Would you please return the lines of the entries below starting at the line that has "Image resolution: width=797, height=2576." and ending at the line that has "Comment choisir entre", both included, exactly as they are?

INPUT DATA
========

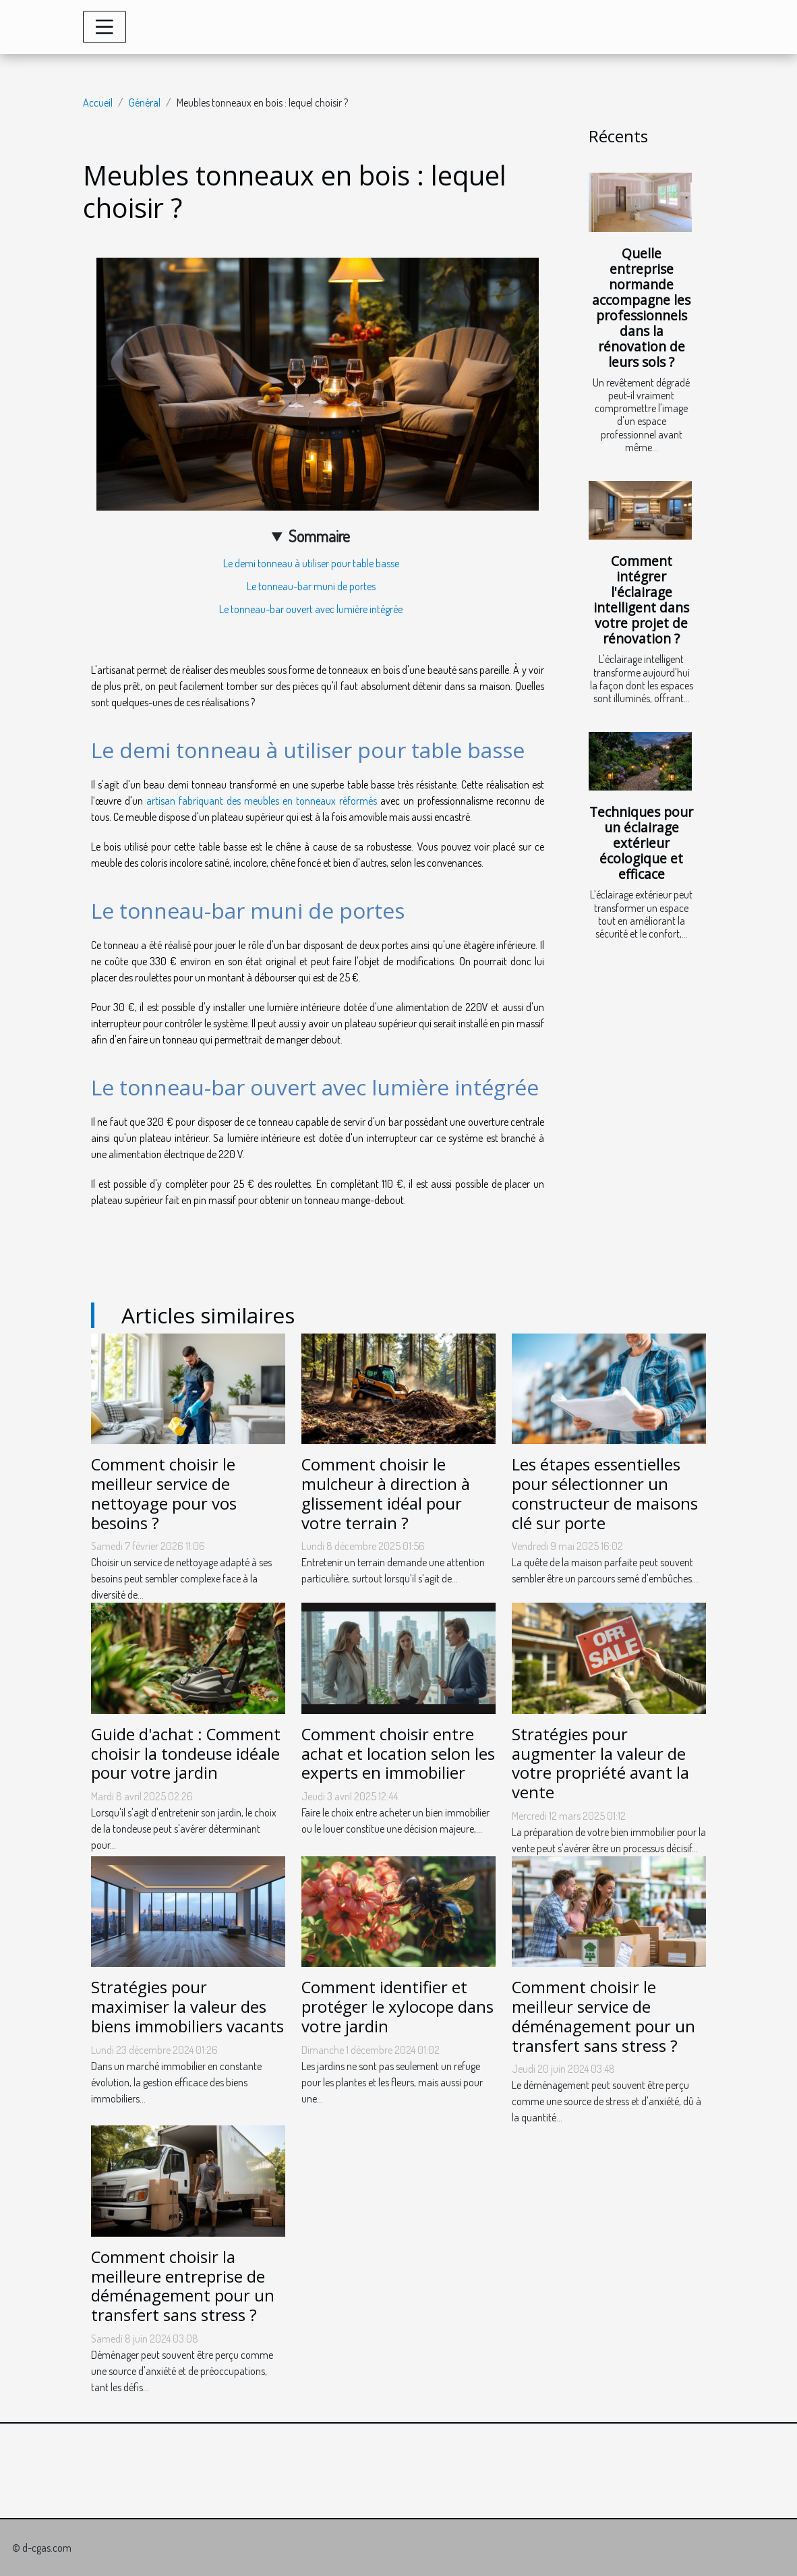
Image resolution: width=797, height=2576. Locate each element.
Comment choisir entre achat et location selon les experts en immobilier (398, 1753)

========

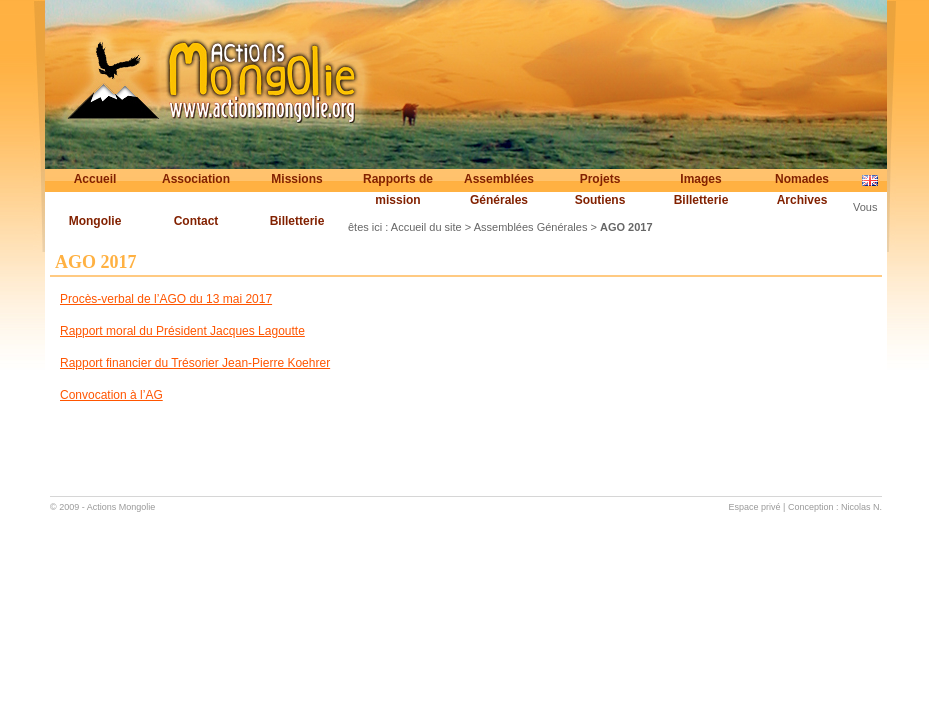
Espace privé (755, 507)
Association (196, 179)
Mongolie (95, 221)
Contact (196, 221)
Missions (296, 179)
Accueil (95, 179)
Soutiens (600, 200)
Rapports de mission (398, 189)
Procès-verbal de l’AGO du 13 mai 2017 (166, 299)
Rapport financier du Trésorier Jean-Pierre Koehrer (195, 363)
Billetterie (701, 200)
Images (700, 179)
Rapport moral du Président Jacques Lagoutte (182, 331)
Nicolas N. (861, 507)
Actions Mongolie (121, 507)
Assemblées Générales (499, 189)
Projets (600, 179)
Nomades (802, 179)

========

EXERCISE SOLUTION
Image resolution: width=797, height=2576. Locate each element.
Comment choisir entre achat et location selon les experts en immobilier (398, 1753)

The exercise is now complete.